# Painting Horns ?



## jordan_darko (Mar 26, 2008)

hey all wa wondering if you could help me painting horns, im starting fantasy after a long while playing 40k, and am going to use the grimgors ardboyz list, anyways i noticed that the black orcs had lots of horns on them, anyone have a good way of painting horns and post up some pictures (im very picky about using painting methods when i havent seen what they turn out like ) hope to see some replies rep will given to the person who suggests the one i use many thanks in advance JD.


----------



## Damned Fist (Nov 2, 2007)

Here is a peek at an ork that I am currently working on. Is this what you have in mind???


----------



## jordan_darko (Mar 26, 2008)

thats exactly what ive got in mind, would you mind telling me how you did it ? JD


----------



## Death 0F Angels (Feb 27, 2008)

those horns are soooooooo pretay. Id like to see how it looks inverted though. Like they burnt the ends to get the flesh off.


----------



## CommissarHorn (Apr 14, 2008)

Painting Horns?

I mean really.


----------



## MandyLanthier (May 8, 2008)

Very Nice job!


----------



## jordan_darko (Mar 26, 2008)

yes commissar horn, painting horns some of us dont like to put a single coat of bleached bone and call it a horn


----------



## Damned Fist (Nov 2, 2007)

It's a busy weekend..., I'll get back to you some time this week.:victory:


----------



## Usaal (Apr 9, 2008)

*Bump*

I am looking at getting some horn painting in the near futiure, was wondering if anyone had any pointers for that.


----------



## Red Orc (Jun 14, 2007)

There are threads discussing horns here and here. There's even one with plenty of pictures here.

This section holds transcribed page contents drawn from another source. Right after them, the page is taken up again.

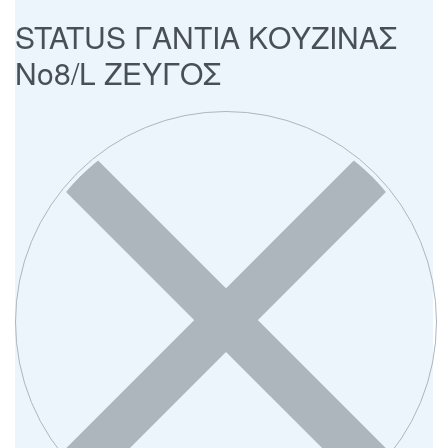
STATUS ΓΑΝΤΙΑ ΚΟΥΖΙΝΑΣ
Νο8/L ΖΕΥΓΟΣ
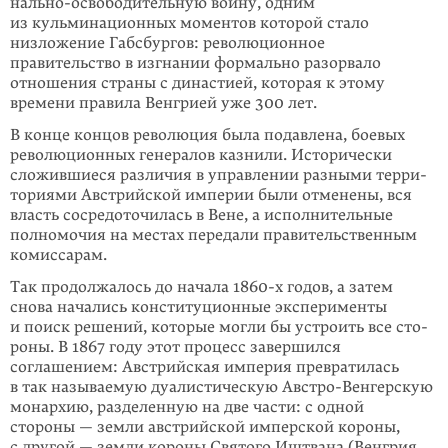
нально-освободительную войну, одним
из кульминационных моментов кото­рой стало
низложение Габсбургов: революционное
правительство в изгнании формально разорвало
отношения страны с династией, которая к этому
времени правила Венгрией уже 300 лет.
В конце концов революция была подавлена, боевых
революционных генералов казнили. Исторически
сложившиеся различия в управлении разными терри­
ториями Австрийской империи были отменены, вся
власть сосредоточилась в Вене, а исполнительные
полномочия на местах передали правительственным
комиссарам.
Так продолжалось до начала 1860-х годов, а затем
снова начались конститу­цион­­ные эксперименты
и поиск решений, которые могли бы устроить все сто­
роны. В 1867 году этот процесс завершился
соглашением: Австрийская империя превратилась
в так называемую дуалистическую Австро-Венгерскую
монархию, разделенную на две части: с одной
стороны — земли австрийской имперской короны,
с другой — земли короны Святого Иштвана (Венгрия,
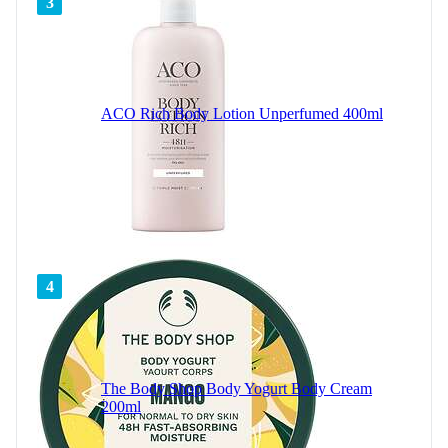
3
ACO Rich Body Lotion Unperfumed 400ml
4
The Body Shop Body Yogurt Body Cream
200ml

Hope they give you enough useful pointers to be getting on with!

:hoping it helps cyclops:


----------



## Usaal (Apr 9, 2008)

Sweet, thanks Red Orc


----------



## hitoriga (Feb 17, 2008)

My friend is working on a chaos army and on his horns he goes with a base of scorched brown and snakebite leather, then a 50/50 of that combo and bleached bone, to bleached bone, to 50/50 bleached bone and skull white, to skull white. Feather that together at the end, and he wetblends the darker colors, and overall looks pretty nice. I'll see what i can do about pictures.


----------